Of course, if I did nothing, when my guests arrived I could have always taken them to Homespun Foods on our lovely Main Street in Beacon, where Jessica’s salads, sandwiches, and soups would certainly pass muster with a Frenchwoman. But I did not want to serve the fruits of someone else’s labor to our honored guests.

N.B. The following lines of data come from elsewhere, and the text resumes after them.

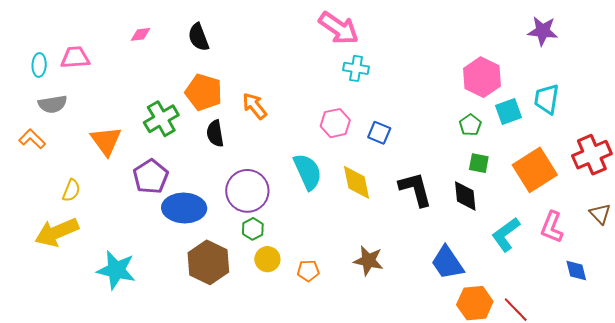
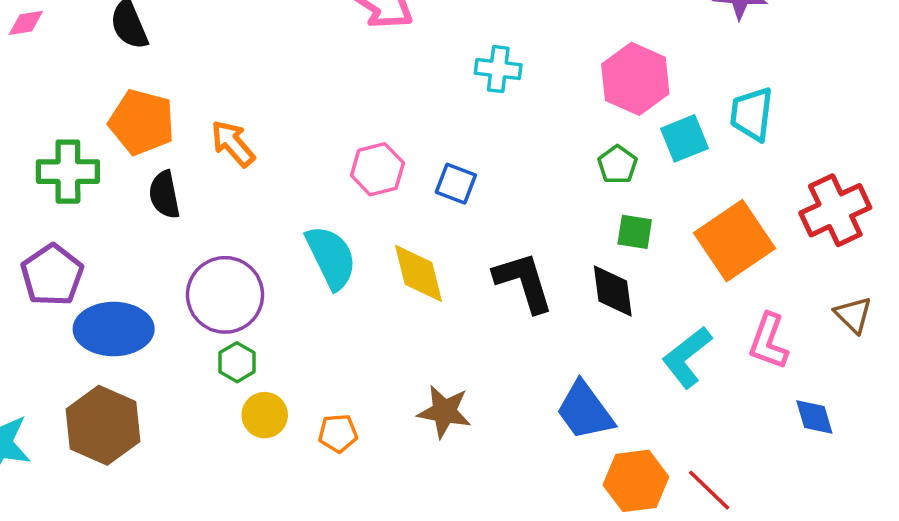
cyan cross: (356, 68) -> (498, 69), moved
green cross: (161, 119) -> (68, 172), turned 32
brown hexagon: (208, 262) -> (103, 425), moved

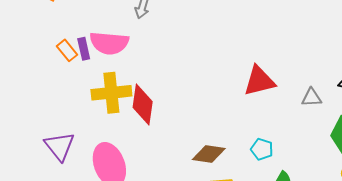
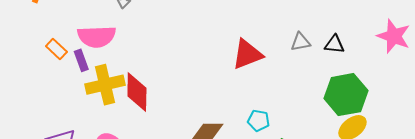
purple rectangle: (84, 49) -> (81, 60), moved
gray triangle: (312, 98) -> (301, 42), moved

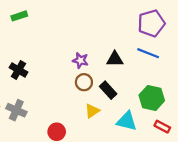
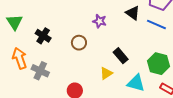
black triangle: (115, 59) -> (133, 13), moved, turned 35
purple star: (80, 60) -> (100, 21), moved
brown circle: (84, 82) -> (79, 43), moved

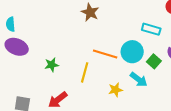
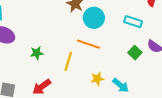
cyan circle: (132, 52) -> (94, 18), moved
cyan arrow: (139, 79) -> (121, 85), moved

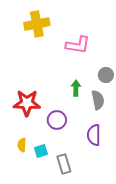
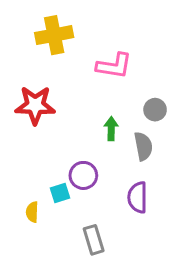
red star: (27, 103) -> (35, 105), moved
cyan square: (41, 151) -> (60, 193), moved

Fast-forward to noon on Sunday. My husband has ironed the brightly colored Jacquard Provencal tablecloth (no Indian knockoffs here!), which has come out of the cabinet in honor of the Frenchwoman. The coordinating, but not matching (too cookie-cutter), cloth napkins are arranged on the table, as is the Noritake Sterling China china, a gift from my grandmother upon the occasion of my first wedding. Six sets of matching silverware! Now, that involved a lot of digging through the drawers. (Who takes these forks, anyway? I’ll blame it on the subletters in the interest of marital harmony!)

Plenty of ice in the freezer, homemade iced tea in the fridge, fresh cut flowers from the garden on the table. Outside, I have pulled weeds and picked up trash on my street, as far down as three houses on each side.

Nothing to do but wait and check e-mail. At 1 p.m. I call the house in California and leave a message on the home voicemail. I don’t have his or her cell-phone number.

You know the end of the story. My husband and had a lovely lunch à deux, and the house has never been cleaner. It’s Monday at 10:55 a.m. and I still haven’t gotten a cell-phone call or e-mail from my former boss. I left the other place settings on the dining room table because they look so beautiful.

For the astrologers who are reading this, perhaps a void-of-course moon is to blame.